## Saved data entries
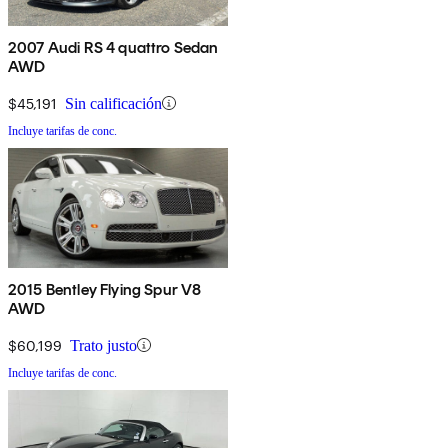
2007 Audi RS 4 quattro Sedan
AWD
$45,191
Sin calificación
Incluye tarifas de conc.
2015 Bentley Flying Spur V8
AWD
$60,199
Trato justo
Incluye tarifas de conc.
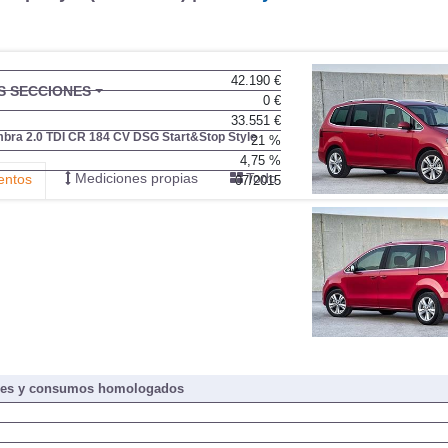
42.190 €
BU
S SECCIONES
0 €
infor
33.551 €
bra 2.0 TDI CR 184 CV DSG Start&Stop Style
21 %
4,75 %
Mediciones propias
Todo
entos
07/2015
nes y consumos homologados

...

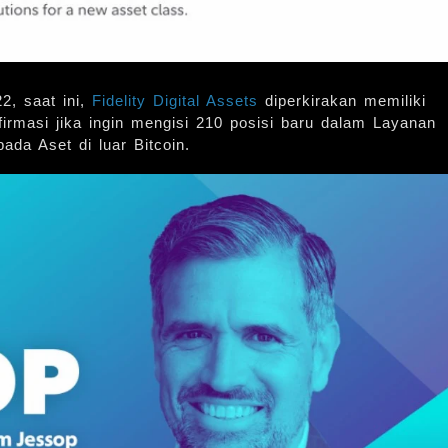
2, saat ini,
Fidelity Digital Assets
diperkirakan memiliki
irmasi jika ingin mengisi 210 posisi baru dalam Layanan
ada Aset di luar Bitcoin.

...

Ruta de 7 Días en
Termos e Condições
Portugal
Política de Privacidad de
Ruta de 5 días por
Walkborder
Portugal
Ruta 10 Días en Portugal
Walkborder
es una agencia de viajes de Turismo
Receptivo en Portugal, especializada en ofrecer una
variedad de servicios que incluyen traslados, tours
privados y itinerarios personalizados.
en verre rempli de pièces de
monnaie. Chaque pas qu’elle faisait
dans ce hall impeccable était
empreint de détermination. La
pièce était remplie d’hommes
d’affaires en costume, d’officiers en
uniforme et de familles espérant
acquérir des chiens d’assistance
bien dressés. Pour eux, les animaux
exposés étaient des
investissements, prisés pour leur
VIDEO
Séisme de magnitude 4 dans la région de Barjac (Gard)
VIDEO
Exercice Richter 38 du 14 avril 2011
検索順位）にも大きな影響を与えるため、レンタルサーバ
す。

## Prompt
Copy nothing but the lines above that run from the one with "2007 Audi RS 4 quattro Sedan" to the one with "nes y consumos homologados", ends included; pictures stay out.

## Final answer
2007 Audi RS 4 quattro Sedan
AWD
$45,191
Sin calificación
Incluye tarifas de conc.
2015 Bentley Flying Spur V8
AWD
$60,199
Trato justo
Incluye tarifas de conc.
42.190 €
BU
S SECCIONES
0 €
infor
33.551 €
bra 2.0 TDI CR 184 CV DSG Start&Stop Style
21 %
4,75 %
Mediciones propias
Todo
entos
07/2015
nes y consumos homologados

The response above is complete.